理財的另一法則是節儉,怎樣能逹到應慳得慳是管理學的一門藝術。正當香港兩間電力公司常在立法會解釋電費每年上調的原因是要購買較少污染但價格不穩的天然氣。香港常常講減排但就忽略了星加坡在十年前已推祟的節約。消耗全港九成電力是建築物,排放全港六成的溫室氣體,是個污染的源頭,要推動環境可持續發展,節約能源可以說是從綠色建築着手。
星加坡一早已推行綠色建築標誌計劃。綠色建築並非單是外觀上引入植物增添生氣,而是從生態學和資源節約方式來設計,例如利用自然流通的空氣來通風,探用天然光,隔熱玻璃,安裝太陽能板,屋頂綠化等來減低空調,通風,照明的耗電量,從而減低碳排放。根據綠色和平的報告如果香港在2020年,綠色建築逹到35%,每年可慳35億度電,二氧化碳排放量可以重回2005年的水平。
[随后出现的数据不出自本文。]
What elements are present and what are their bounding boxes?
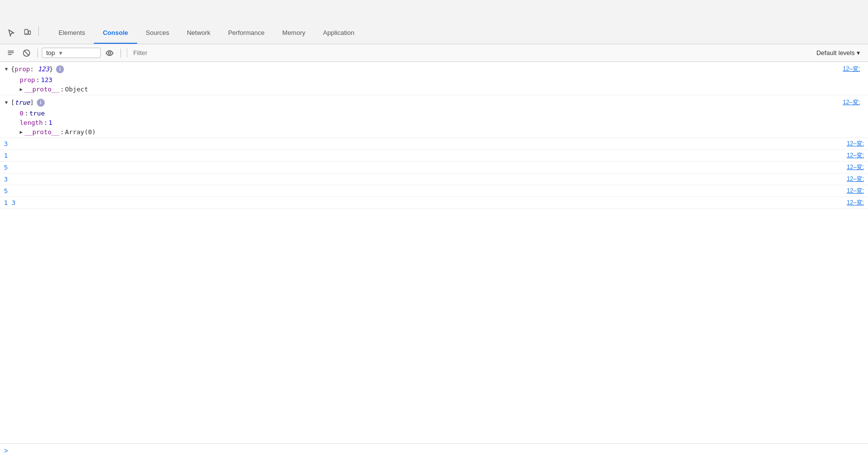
proto-row-2[interactable]: ▶ __proto__ : Array(0) — [16, 127, 868, 137]
expand-proto-icon[interactable]: ▶ — [20, 86, 23, 92]
prompt-arrow-icon: > — [4, 447, 8, 455]
tab-network[interactable]: Network — [178, 22, 219, 44]
console-prompt: > — [0, 443, 868, 458]
toolbar-sep-2 — [120, 49, 121, 58]
console-output: ▼ { prop : 123 } i 12–変: prop : 123 ▶ __… — [0, 62, 868, 443]
tab-bar: Elements Console Sources Network Perform… — [0, 0, 868, 44]
tab-application[interactable]: Application — [314, 22, 363, 44]
log-entry-array: ▼ [ true ] i 12–変: 0 : true length : 1 ▶… — [0, 95, 868, 138]
context-value: top — [46, 49, 55, 57]
expand-proto-array-icon[interactable]: ▶ — [20, 129, 23, 135]
log-entry-object: ▼ { prop : 123 } i 12–変: prop : 123 ▶ __… — [0, 62, 868, 95]
log-source-7[interactable]: 12–変: — [847, 187, 868, 195]
svg-rect-5 — [8, 54, 12, 55]
toolbar-icons — [4, 26, 42, 40]
log-source-8[interactable]: 12–変: — [847, 199, 868, 207]
array-children: 0 : true length : 1 ▶ __proto__ : Array(… — [0, 109, 868, 137]
clear-console-button[interactable] — [4, 47, 18, 59]
levels-label: Default levels — [816, 49, 855, 57]
inspect-element-icon[interactable] — [4, 26, 19, 40]
log-entry-6: 3 12–変: — [0, 173, 868, 185]
context-arrow-icon: ▼ — [58, 50, 63, 56]
log-value-4: 1 — [0, 152, 20, 159]
block-requests-button[interactable] — [20, 47, 33, 59]
log-source-3[interactable]: 12–変: — [847, 140, 868, 148]
svg-rect-4 — [8, 52, 14, 53]
tab-sources[interactable]: Sources — [137, 22, 178, 44]
live-expressions-button[interactable] — [103, 47, 116, 59]
tab-elements[interactable]: Elements — [50, 22, 94, 44]
icon-separator — [38, 26, 39, 36]
collapse-triangle-array-icon[interactable]: ▼ — [4, 100, 9, 105]
filter-container — [127, 48, 810, 58]
array-header[interactable]: ▼ [ true ] i 12–変: — [0, 96, 868, 109]
log-source-6[interactable]: 12–変: — [847, 175, 868, 183]
log-source-4[interactable]: 12–変: — [847, 151, 868, 160]
toggle-device-icon[interactable] — [20, 26, 34, 40]
log-entry-3: 3 12–変: — [0, 138, 868, 150]
filter-input[interactable] — [131, 48, 810, 58]
tab-memory[interactable]: Memory — [273, 22, 314, 44]
index-0-row: 0 : true — [16, 109, 868, 118]
levels-arrow-icon: ▾ — [857, 49, 860, 57]
info-badge-array-icon[interactable]: i — [37, 99, 45, 107]
log-entry-8: 1 3 12–変: — [0, 197, 868, 209]
svg-rect-3 — [8, 51, 14, 52]
object-children: prop : 123 ▶ __proto__ : Object — [0, 75, 868, 94]
proto-row-1[interactable]: ▶ __proto__ : Object — [16, 85, 868, 94]
collapse-triangle-icon[interactable]: ▼ — [4, 66, 9, 72]
context-selector[interactable]: top ▼ — [42, 48, 101, 58]
log-entry-7: 5 12–変: — [0, 185, 868, 197]
svg-rect-1 — [29, 31, 30, 34]
log-source-1[interactable]: 12–変: — [843, 65, 864, 73]
info-badge-icon[interactable]: i — [56, 65, 64, 73]
log-levels-button[interactable]: Default levels ▾ — [812, 48, 864, 58]
svg-line-7 — [25, 51, 29, 55]
console-toolbar: top ▼ Default levels ▾ — [0, 44, 868, 62]
log-source-5[interactable]: 12–変: — [847, 163, 868, 172]
log-value-7: 5 — [0, 187, 20, 195]
main-tab-list: Elements Console Sources Network Perform… — [50, 0, 363, 44]
log-value-3: 3 — [0, 140, 20, 147]
tab-console[interactable]: Console — [94, 22, 137, 44]
toolbar-sep-1 — [37, 49, 38, 58]
log-value-8: 1 3 — [0, 199, 20, 206]
log-value-6: 3 — [0, 175, 20, 183]
log-entry-4: 1 12–変: — [0, 150, 868, 162]
log-value-5: 5 — [0, 164, 20, 171]
log-source-2[interactable]: 12–変: — [843, 98, 864, 107]
object-header[interactable]: ▼ { prop : 123 } i 12–変: — [0, 63, 868, 75]
prop-row: prop : 123 — [16, 75, 868, 85]
log-entry-5: 5 12–変: — [0, 162, 868, 173]
svg-point-8 — [109, 52, 111, 54]
length-row: length : 1 — [16, 118, 868, 127]
console-input[interactable] — [12, 447, 864, 455]
tab-performance[interactable]: Performance — [219, 22, 273, 44]
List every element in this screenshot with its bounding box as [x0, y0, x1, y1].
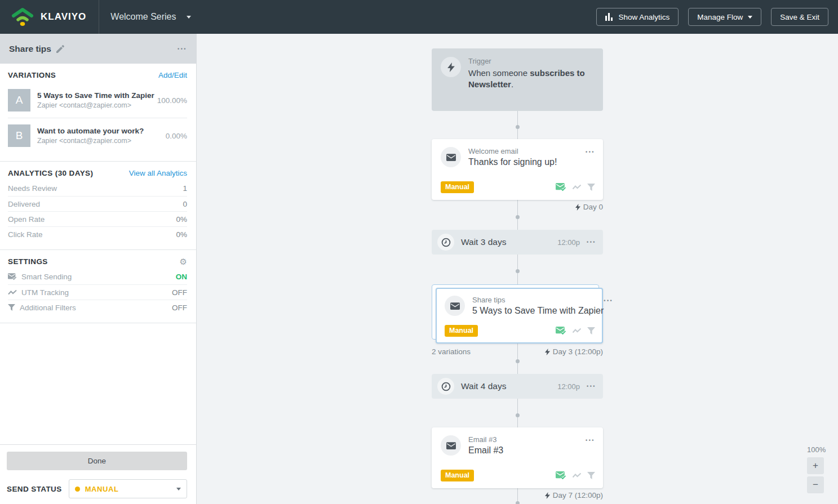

香港現時有40000 幢建築,但只有1%綠色建築。相反星加坡政府已訂明2020年要逹到80%綠色建築的目標,2005年只有十七幢綠色建築的星加坡,十年後的今日綠色建築已逾千幢。所以在星加坡映入眼廉的盡是綠悠悠一片,街上大樹盛放如海,聰明的建築更是隨處可見,例如在Upper Pickering Street 的Park Royal on Pickering, 整楝建築綠化面積由空中至平台,結構結合太陽能板和雨水回收裝置,日照,陰影,風向也在設計的考量。Orchard Road 的Orchardgateway 有一條圓管狀玻璃天橋,那是建築物的標誌而其主樓的綠色設計更具省水省電功能。Marina Bay Sands 𥚃金碧輝煌𥚃也帶有綠化,如大廳擺上比人高兩倍的盆栽,建築外牆佈滿的一片片金屬片,風略過時,沙沙擺動,型態變化萬千,像一道裝置藝術,白天片片的金屬可反射太陽日囇,又是節能與設計的配合。另一個富前瞻性,具環保可持續發展的項目就 Garden By The Bay,這個設計簡直滿分,公園有兩座溫室分別是Flower Dome 和Cloud Forest, 兩座溫室採用了地底冷水系統,外牆則以低吸熱玻璃打造,以減低耗電量。溫室外面的Supertree, 夜晚會發放美麗的燈光,而那能源就是來自當中七棵樹頂的太陽能板,樹幹上栽種200多種植物並以仿天然下雨的直流式灌溉方法去栽種。而現在看到超級樹會在五年後沿着樹臂支節盛放至樹冠,成為一棵更豐盛的超級樹。

  
  
   

有人批評超級樹概念人工化,我覺得任何設計都是人工化,但出色的設計就是在於怎樣把一個本質昇華而感動大眾。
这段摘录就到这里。